If you’ve been wondering why you can’t sleep well or feel bad in the morning for no reason, the trouble might not be with your sleep. It might be what you’re sleeping on.
The advertising for most mattresses makes you think of comfortable sleep, softness, and relaxation. But a cocktail of chemicals lurks deep within the mattress you sleep on, and it can increase your risk for cancer. Keep reading and take these steps to protect yourself…
Your firm, comfortable mattress contains more than memory foam or coils…there’s antimony, which is a heavy metal similar to arsenic. You’ll also find boric acid, a potent roach killer. To those two you can add toxins like the known carcinogen silicon, along with melamine, formaldehyde, decabromodiphenyl oxide, and ammonium polyphosphate.
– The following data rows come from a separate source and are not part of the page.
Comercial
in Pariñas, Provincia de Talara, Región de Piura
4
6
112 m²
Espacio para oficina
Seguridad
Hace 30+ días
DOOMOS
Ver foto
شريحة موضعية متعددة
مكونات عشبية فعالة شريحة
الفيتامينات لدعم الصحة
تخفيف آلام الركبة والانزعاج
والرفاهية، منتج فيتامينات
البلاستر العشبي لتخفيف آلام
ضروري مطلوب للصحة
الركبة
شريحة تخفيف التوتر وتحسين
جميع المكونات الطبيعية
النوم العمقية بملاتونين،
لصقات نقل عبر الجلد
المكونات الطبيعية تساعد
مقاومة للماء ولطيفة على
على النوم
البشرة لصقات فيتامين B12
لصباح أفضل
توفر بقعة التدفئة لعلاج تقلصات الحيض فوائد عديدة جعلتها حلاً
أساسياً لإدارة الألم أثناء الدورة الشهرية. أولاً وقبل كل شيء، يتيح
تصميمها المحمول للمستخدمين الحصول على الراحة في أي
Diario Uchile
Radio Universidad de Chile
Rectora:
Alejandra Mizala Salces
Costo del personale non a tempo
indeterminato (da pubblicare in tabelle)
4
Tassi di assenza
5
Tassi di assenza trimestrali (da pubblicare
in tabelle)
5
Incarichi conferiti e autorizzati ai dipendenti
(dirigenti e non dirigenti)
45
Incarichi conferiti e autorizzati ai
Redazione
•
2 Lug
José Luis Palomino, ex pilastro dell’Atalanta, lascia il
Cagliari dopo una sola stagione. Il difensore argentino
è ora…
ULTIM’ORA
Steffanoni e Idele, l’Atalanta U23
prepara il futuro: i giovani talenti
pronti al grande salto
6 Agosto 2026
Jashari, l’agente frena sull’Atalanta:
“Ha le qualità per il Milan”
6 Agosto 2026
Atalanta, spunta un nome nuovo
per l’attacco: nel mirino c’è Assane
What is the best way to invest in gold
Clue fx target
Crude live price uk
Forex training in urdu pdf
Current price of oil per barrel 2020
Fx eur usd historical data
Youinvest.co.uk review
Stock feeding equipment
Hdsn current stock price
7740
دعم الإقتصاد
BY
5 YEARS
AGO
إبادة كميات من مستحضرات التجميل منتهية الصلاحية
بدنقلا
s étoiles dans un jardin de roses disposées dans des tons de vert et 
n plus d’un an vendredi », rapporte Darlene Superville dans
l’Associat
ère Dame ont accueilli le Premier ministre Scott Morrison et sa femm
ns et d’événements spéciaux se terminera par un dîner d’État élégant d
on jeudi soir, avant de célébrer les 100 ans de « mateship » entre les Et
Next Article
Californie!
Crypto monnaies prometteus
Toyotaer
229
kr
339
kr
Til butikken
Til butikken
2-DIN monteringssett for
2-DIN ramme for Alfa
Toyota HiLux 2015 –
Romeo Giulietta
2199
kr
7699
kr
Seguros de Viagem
Sadly, memory foam appears to be the worst offender. According to some of our sources, it has more toxins than mattresses made from other materials. And there’s a good chance you absorb these chemicals into your body every night.
So-called safety standards are anything but…
Most of the problem comes from state and federal flammability standards that require all mattresses to stand up to a severe open-flame test of 2,000 degrees for 70 seconds.
This means acutely toxic chemicals, many of which are known to cause cancer, are in or next to the surface of all mattresses. Most mattresses made after 2007, when the latest legislation was passed, are loaded with high doses of flame-retardant chemicals.
Mattress manufacturers are just doing what the law makes them do. Yet they’re sly about the way they do it.
When you buy a new mattress, you’ll never see a “Contents” list. It might say “Made in China” or “All New Materials.” But that’s about all you get. Believe it or not, this is legal. No labeling requirements exist for these chemicals, though many major mattress manufacturers have admitted to media outlets that these chemicals are in their mattresses.
When I looked into it, I read several reports that said things like “the mattress industry has determined that the chemicals used to create a flame retardant product are completely safe.” Well now. If that’s the case, why not disclose that list of chemicals to the public?
The Consumer Products Safety Commission boasts that flame-retardant chemicals in mattresses could save as many as 200 lives a year in bedding fires. I’m not impressed. In a nation of about 350 million people, that’s a tiny benefit, compared to the danger posed to all of us by the toxins.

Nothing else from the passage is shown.